### EXERCISE REQUIREMENTS
Repeat exactly the lines of the records below, starting at the line containing "dalità esecutive del" and ending at the line containing "forcément à tout". Leave the pictures out.

(WORKING DATA)

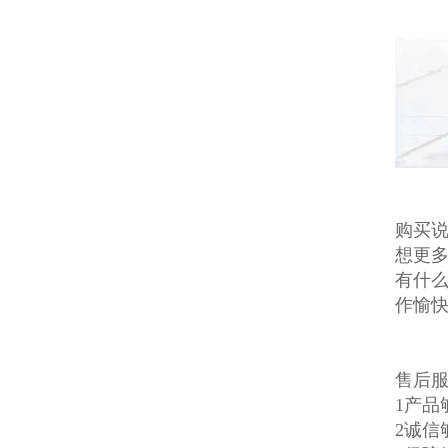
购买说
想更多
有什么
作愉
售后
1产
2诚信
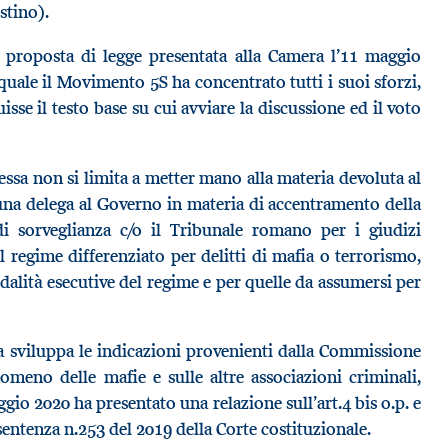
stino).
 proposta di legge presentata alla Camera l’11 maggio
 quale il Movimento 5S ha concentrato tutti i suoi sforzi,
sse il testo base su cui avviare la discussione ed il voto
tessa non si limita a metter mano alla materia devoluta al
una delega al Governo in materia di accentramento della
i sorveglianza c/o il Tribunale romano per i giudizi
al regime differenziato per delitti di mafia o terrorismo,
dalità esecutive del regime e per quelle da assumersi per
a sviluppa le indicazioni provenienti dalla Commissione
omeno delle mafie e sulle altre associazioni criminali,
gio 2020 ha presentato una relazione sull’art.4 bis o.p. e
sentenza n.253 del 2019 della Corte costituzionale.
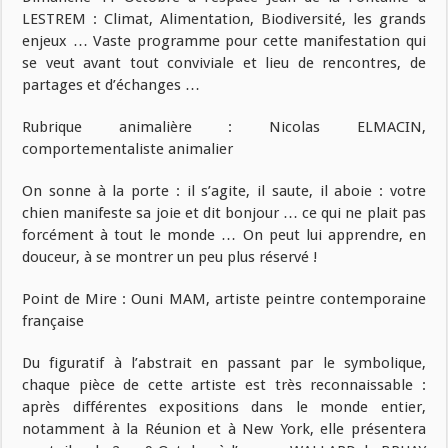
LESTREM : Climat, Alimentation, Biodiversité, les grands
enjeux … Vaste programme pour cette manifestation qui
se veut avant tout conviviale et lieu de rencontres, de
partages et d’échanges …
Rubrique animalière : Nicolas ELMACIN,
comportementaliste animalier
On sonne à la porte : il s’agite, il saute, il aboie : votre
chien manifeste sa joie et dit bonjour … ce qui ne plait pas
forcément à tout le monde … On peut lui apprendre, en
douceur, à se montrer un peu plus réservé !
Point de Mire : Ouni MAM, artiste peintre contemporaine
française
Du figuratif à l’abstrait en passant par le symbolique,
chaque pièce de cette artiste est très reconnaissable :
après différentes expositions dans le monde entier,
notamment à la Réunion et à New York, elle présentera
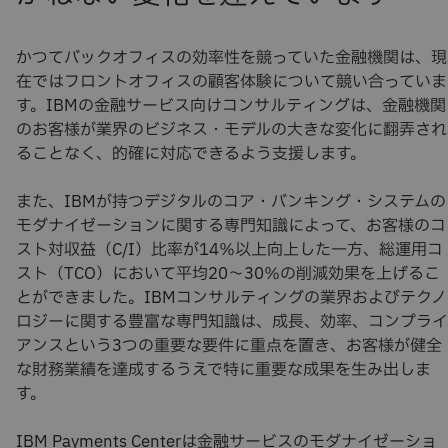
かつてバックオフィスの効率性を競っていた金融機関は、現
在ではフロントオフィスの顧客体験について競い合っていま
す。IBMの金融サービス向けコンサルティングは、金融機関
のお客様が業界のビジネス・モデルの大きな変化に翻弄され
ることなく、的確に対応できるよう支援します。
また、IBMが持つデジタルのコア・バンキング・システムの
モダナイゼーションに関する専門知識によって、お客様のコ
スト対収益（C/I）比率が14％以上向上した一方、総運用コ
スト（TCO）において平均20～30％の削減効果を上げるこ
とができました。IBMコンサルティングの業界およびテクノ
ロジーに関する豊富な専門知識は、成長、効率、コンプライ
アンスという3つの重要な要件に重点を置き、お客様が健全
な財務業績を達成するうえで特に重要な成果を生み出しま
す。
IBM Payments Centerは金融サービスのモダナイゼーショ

(End WORKING DATA)
(WORKING DATA)

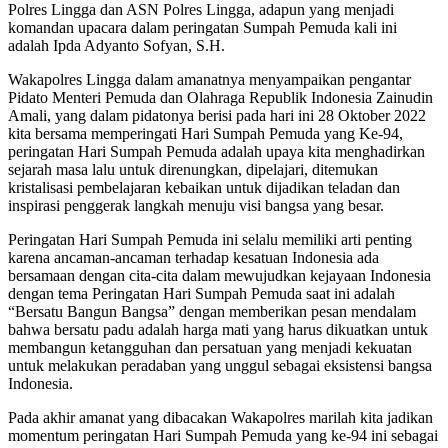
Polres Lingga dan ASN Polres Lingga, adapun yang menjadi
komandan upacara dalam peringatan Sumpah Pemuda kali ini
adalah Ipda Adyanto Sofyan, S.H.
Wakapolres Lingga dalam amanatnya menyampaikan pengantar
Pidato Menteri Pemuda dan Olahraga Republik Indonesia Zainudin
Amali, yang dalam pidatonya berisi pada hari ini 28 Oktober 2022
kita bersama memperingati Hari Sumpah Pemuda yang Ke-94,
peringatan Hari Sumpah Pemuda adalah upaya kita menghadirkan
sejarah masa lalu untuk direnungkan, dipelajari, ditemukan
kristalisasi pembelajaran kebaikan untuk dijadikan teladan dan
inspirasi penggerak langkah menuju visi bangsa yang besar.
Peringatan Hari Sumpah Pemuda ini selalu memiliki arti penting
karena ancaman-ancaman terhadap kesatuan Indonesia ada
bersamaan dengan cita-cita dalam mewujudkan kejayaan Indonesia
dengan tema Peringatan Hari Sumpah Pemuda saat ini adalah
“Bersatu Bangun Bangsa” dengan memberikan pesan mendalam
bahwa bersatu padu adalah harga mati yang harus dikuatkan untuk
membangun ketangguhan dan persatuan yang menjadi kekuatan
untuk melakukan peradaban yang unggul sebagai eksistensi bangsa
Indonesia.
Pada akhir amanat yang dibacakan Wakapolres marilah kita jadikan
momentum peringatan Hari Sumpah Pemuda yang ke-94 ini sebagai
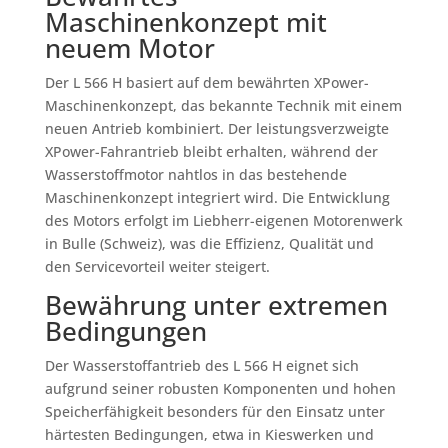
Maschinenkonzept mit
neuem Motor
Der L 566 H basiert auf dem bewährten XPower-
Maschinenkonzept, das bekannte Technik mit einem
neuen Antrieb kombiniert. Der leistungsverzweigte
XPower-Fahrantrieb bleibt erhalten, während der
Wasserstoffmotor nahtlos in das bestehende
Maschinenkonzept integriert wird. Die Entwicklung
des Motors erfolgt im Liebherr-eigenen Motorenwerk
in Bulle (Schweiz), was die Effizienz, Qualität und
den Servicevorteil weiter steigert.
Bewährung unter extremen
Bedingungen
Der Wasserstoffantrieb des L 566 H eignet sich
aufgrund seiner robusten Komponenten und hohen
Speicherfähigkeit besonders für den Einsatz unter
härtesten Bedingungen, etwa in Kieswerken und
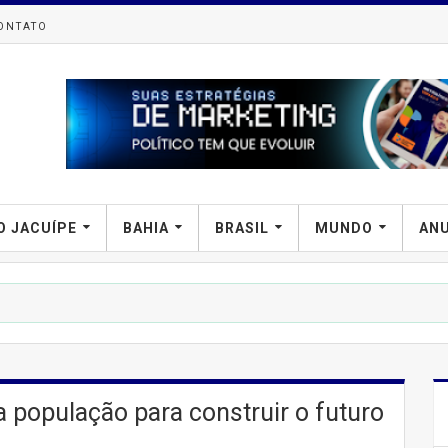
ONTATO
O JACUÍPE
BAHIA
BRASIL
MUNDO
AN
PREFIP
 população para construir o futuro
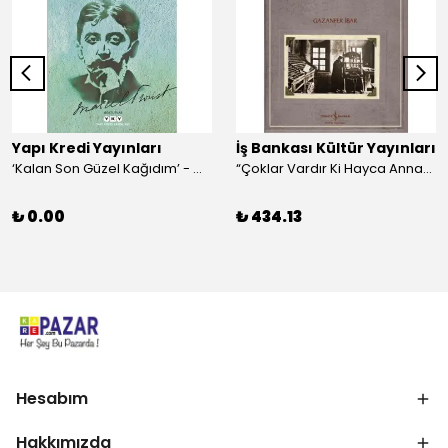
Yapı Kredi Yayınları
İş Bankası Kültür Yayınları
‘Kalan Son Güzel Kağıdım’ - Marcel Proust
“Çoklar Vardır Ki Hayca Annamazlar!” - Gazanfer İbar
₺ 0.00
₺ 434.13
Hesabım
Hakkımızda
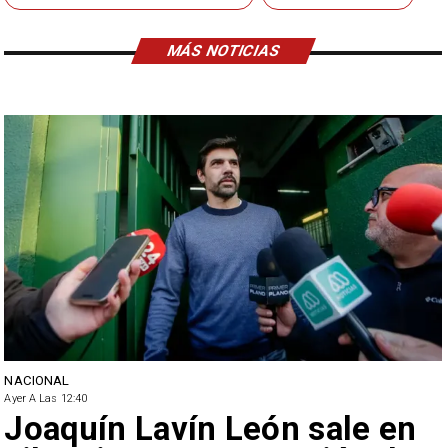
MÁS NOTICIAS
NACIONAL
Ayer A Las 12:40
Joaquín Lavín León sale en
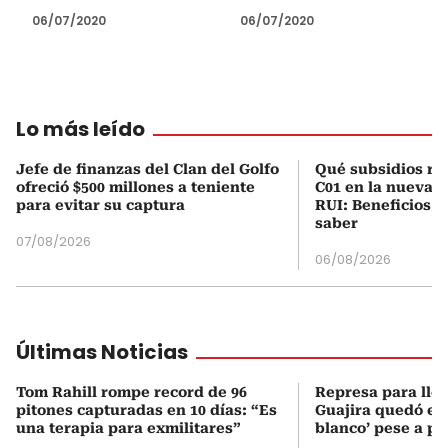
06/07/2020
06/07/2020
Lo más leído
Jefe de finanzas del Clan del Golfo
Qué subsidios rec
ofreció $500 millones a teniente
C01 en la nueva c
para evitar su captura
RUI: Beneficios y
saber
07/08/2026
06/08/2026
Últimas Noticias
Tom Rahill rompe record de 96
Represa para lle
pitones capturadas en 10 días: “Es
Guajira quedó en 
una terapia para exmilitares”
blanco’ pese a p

(End WORKING DATA)
(WORKING DATA)

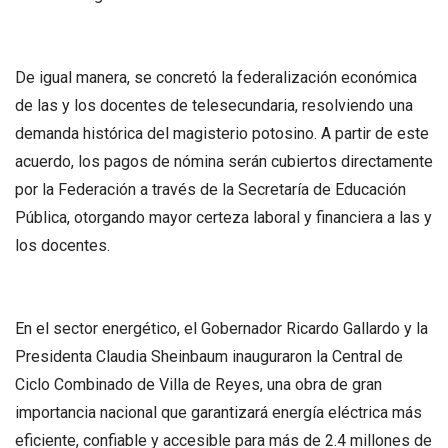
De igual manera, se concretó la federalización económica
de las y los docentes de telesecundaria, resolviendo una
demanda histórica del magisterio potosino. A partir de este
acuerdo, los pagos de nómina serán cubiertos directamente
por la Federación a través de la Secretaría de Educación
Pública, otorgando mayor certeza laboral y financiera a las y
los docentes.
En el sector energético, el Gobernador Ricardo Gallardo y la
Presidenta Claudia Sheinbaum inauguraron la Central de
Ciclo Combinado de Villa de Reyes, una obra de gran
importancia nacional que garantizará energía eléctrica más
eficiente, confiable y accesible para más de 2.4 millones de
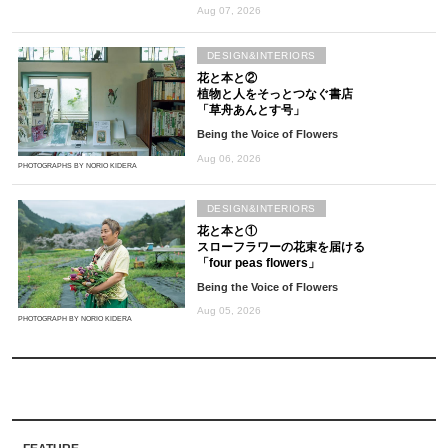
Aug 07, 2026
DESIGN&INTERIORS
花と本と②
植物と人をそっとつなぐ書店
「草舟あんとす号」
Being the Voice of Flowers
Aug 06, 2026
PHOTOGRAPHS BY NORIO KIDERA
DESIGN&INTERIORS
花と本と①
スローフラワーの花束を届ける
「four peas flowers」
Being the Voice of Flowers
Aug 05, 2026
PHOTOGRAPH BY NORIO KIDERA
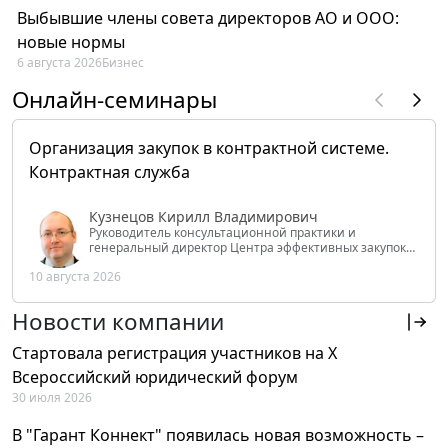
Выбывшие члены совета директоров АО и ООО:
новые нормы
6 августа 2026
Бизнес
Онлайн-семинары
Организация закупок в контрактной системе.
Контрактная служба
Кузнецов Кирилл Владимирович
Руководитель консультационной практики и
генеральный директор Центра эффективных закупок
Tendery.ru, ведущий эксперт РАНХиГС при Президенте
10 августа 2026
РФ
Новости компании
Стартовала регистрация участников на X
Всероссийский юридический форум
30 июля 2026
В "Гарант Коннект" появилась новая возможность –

(End WORKING DATA)

### THE ANSWER
dalità esecutive del regime e per quelle da assumersi per
a sviluppa le indicazioni provenienti dalla Commissione
omeno delle mafie e sulle altre associazioni criminali,
gio 2020 ha presentato una relazione sull’art.4 bis o.p. e
sentenza n.253 del 2019 della Corte costituzionale.
LESTREM : Climat, Alimentation, Biodiversité, les grands
enjeux … Vaste programme pour cette manifestation qui
se veut avant tout conviviale et lieu de rencontres, de
partages et d’échanges …
Rubrique animalière : Nicolas ELMACIN,
comportementaliste animalier
On sonne à la porte : il s’agite, il saute, il aboie : votre
chien manifeste sa joie et dit bonjour … ce qui ne plait pas
forcément à tout le monde … On peut lui apprendre, en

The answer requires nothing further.